Action item: The answer must consist of every line below that holds the word "Online".

Task material:
*****
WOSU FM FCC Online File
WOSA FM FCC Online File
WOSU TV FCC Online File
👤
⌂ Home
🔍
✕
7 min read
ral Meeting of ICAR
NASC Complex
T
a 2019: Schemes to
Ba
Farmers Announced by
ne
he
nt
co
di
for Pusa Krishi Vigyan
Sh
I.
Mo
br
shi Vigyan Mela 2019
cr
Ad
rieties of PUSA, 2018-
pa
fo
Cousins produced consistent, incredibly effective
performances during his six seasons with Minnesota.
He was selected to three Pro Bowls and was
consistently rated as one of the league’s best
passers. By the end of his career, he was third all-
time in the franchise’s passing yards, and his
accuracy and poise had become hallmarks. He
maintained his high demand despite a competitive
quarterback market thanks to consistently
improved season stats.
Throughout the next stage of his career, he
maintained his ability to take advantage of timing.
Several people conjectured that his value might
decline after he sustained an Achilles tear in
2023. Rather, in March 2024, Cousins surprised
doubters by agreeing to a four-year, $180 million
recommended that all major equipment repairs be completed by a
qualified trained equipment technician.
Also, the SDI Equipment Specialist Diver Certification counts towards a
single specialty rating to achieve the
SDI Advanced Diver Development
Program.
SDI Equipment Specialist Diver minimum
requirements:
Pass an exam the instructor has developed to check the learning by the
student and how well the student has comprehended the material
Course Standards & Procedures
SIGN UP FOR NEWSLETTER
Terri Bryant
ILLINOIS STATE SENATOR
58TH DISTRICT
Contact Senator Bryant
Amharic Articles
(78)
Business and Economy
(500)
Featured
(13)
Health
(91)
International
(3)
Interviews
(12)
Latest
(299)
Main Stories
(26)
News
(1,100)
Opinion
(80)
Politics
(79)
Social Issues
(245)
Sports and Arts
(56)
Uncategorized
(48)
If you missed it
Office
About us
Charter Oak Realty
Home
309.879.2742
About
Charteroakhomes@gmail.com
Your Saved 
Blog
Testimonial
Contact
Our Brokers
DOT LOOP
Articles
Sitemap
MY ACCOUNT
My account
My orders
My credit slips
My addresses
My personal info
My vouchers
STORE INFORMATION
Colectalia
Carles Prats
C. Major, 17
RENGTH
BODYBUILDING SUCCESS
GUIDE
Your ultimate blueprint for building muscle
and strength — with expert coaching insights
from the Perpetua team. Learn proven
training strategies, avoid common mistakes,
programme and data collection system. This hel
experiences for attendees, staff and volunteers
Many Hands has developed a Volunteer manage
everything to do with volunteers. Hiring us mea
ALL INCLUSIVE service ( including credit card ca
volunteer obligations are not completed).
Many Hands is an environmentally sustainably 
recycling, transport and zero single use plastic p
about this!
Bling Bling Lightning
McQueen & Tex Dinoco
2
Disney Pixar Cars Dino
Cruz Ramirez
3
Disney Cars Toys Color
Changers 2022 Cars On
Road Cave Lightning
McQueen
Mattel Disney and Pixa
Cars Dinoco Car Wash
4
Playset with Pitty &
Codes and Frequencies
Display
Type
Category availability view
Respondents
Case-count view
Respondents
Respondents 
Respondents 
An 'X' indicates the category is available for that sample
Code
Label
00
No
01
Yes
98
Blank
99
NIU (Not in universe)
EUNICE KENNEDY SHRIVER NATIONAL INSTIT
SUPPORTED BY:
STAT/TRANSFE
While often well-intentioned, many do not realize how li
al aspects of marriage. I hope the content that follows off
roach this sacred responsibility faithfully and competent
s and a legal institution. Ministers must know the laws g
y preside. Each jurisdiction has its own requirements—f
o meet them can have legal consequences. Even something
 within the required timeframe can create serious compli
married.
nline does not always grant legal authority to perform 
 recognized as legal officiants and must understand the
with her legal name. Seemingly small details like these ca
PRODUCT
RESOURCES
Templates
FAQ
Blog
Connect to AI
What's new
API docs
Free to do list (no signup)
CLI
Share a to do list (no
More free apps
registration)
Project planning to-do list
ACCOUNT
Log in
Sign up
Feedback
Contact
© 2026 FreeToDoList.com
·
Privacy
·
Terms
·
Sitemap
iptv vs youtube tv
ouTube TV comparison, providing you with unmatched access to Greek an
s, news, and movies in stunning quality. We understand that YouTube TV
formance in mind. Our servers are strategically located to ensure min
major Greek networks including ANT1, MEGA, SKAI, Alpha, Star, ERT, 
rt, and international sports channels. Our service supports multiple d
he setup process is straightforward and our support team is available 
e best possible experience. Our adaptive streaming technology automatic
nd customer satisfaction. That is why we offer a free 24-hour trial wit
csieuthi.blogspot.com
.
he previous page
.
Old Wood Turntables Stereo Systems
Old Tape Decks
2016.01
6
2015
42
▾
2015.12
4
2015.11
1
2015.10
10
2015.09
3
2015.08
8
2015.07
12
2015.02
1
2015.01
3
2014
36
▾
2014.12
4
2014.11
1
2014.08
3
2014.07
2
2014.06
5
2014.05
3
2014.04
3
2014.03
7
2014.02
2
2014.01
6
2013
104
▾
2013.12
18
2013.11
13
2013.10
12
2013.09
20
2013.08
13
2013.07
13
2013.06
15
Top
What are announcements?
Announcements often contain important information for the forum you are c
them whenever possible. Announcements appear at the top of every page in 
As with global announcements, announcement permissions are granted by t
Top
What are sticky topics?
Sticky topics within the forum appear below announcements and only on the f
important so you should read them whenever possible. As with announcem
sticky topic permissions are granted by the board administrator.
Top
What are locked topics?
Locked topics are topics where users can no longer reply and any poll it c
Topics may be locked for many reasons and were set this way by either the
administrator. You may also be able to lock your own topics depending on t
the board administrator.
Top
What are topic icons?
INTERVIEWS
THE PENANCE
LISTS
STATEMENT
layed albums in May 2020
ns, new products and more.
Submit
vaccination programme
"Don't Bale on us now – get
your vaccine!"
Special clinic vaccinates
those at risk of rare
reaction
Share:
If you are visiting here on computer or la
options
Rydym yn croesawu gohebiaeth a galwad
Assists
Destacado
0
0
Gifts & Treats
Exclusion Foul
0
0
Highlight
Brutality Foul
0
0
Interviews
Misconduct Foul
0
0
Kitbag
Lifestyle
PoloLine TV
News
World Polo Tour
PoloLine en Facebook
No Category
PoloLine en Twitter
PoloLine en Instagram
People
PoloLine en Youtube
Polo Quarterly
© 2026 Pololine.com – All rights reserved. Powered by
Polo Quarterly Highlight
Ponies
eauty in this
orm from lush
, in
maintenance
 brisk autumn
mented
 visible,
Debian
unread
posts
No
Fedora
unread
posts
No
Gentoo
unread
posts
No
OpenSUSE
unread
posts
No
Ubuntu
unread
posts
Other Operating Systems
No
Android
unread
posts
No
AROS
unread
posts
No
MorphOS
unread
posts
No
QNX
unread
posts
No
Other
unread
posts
*****
Exercise response:
WOSU FM FCC Online File
WOSA FM FCC Online File
WOSU TV FCC Online File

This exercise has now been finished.